Highway 97A was closed for 25 hours after a mudslide knocked parts of a retaining wall onto the road. -Image Credit: Dave Schurek

Highway 97A was closed for 25 hours after a mudslide knocked parts of a retaining wall onto the road. -Image Credit: Dave Schurek

Mudslide forces 25-hour closure of Highway 97A

The highway was closed around 10:30 a.m. Tuesday, March 14, and not reopened until 11:30 a.m. the following day.

Highway 97A traffic was rerouted for 25 hours Tuesday and Wednesday as a result of a mudslide just south of Swansea Point.

The highway was closed around 10:30 a.m.

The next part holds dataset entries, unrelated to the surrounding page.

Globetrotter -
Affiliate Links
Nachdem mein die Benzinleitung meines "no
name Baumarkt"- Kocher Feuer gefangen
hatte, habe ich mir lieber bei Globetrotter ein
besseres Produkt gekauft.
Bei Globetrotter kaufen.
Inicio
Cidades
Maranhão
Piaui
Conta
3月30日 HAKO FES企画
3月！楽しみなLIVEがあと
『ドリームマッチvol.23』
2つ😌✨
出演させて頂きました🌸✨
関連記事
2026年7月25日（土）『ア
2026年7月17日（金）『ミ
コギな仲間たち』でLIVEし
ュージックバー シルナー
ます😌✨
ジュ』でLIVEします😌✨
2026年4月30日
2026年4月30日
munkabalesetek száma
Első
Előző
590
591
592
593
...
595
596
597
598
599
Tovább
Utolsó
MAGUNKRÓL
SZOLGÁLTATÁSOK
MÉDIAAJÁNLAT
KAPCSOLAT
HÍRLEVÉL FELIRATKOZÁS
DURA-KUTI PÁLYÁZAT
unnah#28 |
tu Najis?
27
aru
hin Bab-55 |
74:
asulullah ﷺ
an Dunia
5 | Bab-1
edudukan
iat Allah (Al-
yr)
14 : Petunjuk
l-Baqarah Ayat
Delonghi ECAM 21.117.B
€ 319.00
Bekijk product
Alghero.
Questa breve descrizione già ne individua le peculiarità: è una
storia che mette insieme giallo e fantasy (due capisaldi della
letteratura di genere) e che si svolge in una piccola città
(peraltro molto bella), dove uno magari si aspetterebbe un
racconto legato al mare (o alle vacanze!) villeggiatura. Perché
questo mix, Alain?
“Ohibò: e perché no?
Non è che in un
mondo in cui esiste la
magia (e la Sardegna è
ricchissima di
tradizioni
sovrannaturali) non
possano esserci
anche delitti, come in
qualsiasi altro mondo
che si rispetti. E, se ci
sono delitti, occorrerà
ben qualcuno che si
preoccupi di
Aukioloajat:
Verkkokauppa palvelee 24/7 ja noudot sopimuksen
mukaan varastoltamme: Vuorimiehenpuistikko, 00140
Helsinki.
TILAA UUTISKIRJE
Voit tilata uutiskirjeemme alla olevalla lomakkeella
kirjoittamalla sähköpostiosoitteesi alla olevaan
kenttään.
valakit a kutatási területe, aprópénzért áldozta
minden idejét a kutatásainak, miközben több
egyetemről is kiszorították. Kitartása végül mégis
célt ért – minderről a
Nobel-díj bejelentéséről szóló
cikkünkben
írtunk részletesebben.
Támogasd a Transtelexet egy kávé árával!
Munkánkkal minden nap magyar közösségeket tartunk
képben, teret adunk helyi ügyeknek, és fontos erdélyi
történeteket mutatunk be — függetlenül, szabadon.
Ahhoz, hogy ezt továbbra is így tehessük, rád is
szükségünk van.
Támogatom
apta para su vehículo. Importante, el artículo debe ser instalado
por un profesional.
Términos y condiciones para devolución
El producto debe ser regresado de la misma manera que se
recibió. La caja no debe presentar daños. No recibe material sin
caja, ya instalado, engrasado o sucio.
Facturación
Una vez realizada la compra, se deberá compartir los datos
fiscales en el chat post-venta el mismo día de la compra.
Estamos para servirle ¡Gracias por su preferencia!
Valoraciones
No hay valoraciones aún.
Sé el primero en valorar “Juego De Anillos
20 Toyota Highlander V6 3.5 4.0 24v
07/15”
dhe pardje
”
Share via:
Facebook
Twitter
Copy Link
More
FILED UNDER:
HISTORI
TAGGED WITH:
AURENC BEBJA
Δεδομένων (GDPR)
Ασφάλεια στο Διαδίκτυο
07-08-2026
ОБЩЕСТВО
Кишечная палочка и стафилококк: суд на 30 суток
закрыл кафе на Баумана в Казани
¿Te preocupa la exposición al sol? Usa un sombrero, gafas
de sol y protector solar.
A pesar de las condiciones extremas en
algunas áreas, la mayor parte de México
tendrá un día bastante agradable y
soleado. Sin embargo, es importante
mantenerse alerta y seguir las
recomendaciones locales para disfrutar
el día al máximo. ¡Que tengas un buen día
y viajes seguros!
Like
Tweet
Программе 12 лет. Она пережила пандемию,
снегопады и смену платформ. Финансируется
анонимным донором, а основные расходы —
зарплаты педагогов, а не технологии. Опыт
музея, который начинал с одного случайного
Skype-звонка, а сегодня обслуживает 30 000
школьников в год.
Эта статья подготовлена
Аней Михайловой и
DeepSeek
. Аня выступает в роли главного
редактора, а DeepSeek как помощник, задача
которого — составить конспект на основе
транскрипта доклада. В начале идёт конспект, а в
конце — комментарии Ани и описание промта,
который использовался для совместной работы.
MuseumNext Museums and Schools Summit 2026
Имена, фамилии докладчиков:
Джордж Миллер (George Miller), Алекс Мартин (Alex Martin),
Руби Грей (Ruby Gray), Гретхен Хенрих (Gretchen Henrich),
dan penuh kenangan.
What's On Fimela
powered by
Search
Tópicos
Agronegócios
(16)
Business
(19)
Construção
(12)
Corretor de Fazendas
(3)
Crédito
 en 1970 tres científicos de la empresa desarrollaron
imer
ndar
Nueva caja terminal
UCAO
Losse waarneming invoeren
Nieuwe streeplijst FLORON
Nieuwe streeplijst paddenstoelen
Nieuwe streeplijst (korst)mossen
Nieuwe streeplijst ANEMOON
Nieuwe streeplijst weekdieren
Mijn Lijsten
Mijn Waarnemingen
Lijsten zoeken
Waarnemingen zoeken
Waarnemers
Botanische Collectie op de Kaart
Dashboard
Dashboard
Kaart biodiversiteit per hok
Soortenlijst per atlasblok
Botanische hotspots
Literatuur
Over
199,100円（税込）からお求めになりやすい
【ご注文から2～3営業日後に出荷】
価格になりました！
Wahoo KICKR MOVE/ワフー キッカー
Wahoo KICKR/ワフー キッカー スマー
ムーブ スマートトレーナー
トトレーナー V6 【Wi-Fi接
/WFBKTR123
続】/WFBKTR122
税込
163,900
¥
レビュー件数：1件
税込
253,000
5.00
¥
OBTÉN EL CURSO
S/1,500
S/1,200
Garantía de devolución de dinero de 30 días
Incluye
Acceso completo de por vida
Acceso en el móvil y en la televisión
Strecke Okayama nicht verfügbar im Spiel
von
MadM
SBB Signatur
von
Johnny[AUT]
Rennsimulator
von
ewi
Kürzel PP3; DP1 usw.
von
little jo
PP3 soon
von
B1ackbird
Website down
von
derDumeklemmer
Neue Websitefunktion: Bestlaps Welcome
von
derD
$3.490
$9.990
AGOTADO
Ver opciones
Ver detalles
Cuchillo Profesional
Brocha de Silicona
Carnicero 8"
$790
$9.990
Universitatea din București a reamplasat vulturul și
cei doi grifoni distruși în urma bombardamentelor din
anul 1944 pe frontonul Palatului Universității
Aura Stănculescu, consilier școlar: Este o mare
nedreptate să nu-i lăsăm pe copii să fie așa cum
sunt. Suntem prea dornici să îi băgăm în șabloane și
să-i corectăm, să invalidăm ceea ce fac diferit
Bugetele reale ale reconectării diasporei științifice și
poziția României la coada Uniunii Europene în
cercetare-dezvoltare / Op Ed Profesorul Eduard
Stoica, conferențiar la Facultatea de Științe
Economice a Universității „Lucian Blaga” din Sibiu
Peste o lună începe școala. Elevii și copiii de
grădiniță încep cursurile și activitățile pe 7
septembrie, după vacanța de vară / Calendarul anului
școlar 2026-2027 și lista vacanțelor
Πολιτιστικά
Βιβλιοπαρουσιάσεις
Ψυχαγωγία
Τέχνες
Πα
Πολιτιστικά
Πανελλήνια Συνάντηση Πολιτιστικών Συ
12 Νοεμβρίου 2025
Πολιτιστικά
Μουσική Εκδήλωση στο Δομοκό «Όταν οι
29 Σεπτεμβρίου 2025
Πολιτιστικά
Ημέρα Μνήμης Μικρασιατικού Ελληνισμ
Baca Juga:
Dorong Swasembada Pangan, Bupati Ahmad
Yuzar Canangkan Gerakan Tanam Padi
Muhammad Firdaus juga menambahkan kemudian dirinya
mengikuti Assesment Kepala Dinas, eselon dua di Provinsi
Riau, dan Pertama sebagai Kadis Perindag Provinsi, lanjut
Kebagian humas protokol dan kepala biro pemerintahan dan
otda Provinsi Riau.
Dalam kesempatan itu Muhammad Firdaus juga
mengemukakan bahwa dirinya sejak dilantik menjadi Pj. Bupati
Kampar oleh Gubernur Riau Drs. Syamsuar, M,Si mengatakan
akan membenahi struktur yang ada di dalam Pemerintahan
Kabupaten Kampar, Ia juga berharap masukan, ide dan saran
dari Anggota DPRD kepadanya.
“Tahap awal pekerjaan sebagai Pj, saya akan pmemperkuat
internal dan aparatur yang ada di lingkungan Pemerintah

Tuesday, March 14, and not reopened until 11:30 a.m. the following day, after roughly 35 cubic metres of debris rolled down the steep slope on the east side of the road and into the concrete catchment wall below.

Steve Sirrett, the Ministry of Transportation and Infrastructure’s associate district manager for Okanagan-Shuswap, said the small slide knocked two concrete blocks from the wall, into the northbound lane, and some other blocks out of alignment.

“That obviously forced the closure of our highway until we had a chance to have our geo-technical engineers assess the situation and determine what the cause might be and make sure it’s safe to… get the workers in there, start cleaning it up and getting the highway back open,” said Sirrett.

With a history of debris slides at this section of highway, a helicopter was used in the assessment to determine if any activity upland might cause further complications.

“In some cases you can do what you need to do from the ground – in most cases I should say,” said Sirrett. “But there are times, especially with this area, knowing it’s got some history, he wanted to fly it and just make sure there wasn’t anything larger going on up top… I don’t have any of the details, but I know when the flight was completed, there wasn’t anything up there of a major concern that would preclude us from getting the highway back open.”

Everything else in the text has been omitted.